Page-level text extractions:
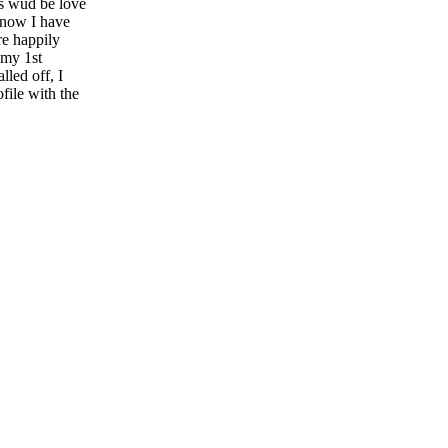
rs wud be love
d now I have
re happily
 my 1st
lled off, I
file with the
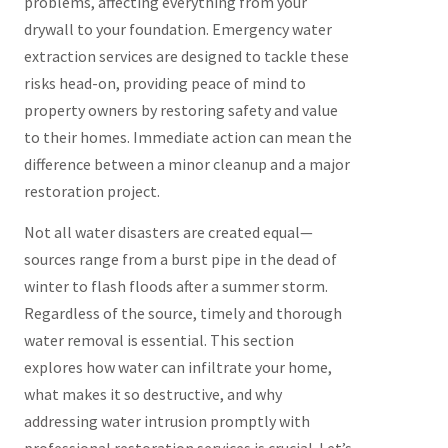
problems, affecting everything from your
drywall to your foundation. Emergency water
extraction services are designed to tackle these
risks head-on, providing peace of mind to
property owners by restoring safety and value
to their homes. Immediate action can mean the
difference between a minor cleanup and a major
restoration project.
Not all water disasters are created equal—
sources range from a burst pipe in the dead of
winter to flash floods after a summer storm.
Regardless of the source, timely and thorough
water removal is essential. This section
explores how water can infiltrate your home,
what makes it so destructive, and why
addressing water intrusion promptly with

WORK ITEM:
Only a number is expected: the count of lines in the data that contain the word "with".

YOUR RESPONSE:
2